The People's Choice
By: Herbert Agar
Houghton Mifflin Company, 1933
Herbert Agar's The People's Choice really took me by surprise. I haven't had the best experiences with the politically oriented non-fiction Pulitzer winners, but Agar's book really drew me in.
His point in the book is that the first twenty-nine presidents of the United States, from George Washington to Warren Harding, can be divided into three eras. He claims that the first six presidents, from Washington to J.Q. Adams, were not democratic at all - they created an oligarchy, or rule by the wealthy. Not only were each of these men of the upper class, but Agar thinks that each also felt that only the upper classes were fit to rule.

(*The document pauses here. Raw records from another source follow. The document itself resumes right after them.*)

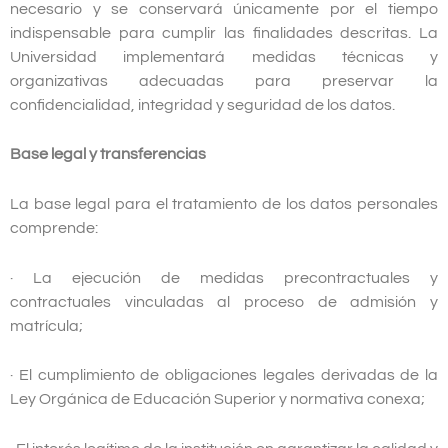
necesario y se conservará únicamente por el tiempo
indispensable para cumplir las finalidades descritas. La
Universidad implementará medidas técnicas y
organizativas adecuadas para preservar la
confidencialidad, integridad y seguridad de los datos.
Base legal y transferencias
La base legal para el tratamiento de los datos personales
comprende:
· La ejecución de medidas precontractuales y
contractuales vinculadas al proceso de admisión y
matrícula;
· El cumplimiento de obligaciones legales derivadas de la
Ley Orgánica de Educación Superior y normativa conexa;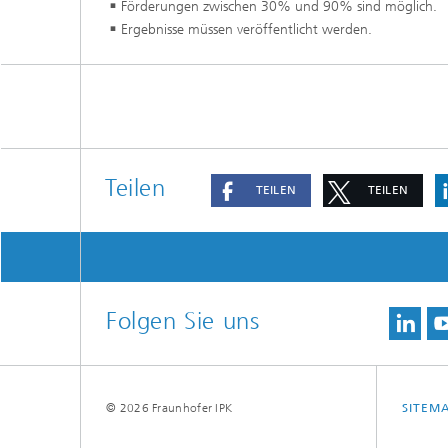
Förderungen zwischen 30% und 90% sind möglich.
Ergebnisse müssen veröffentlicht werden.
Teilen
TEILEN
TEILEN
Folgen Sie uns
© 2026 Fraunhofer IPK
SITEM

The election of Andrew Jackson issued in the next era of actual democratic rule. For the most part the presidents from Jackson to Lincoln (Agar also included Jefferson Davis) came from the lower or middle classes and worked their way up to the presidency from nothing. This represents a time of expansion and growth in actual rule of the people.
The third era that Agar identifies began during the years of discouragement after the Civil War and continued until the election of William McKinley. He characterizes it as a plutocracy, where the wealthy tended to have more political power and social mobility was limited.
While Agar's view of American history might be a little dated, it did cause me to consider the presidencies of these men different way. He also provides a really useful summary of the administrations and issues of each of our presidents until after the first World War. Agar lived until 1980 and I would be interested to see if, in his later works, he continued his evaluation of the trends in the American presidency.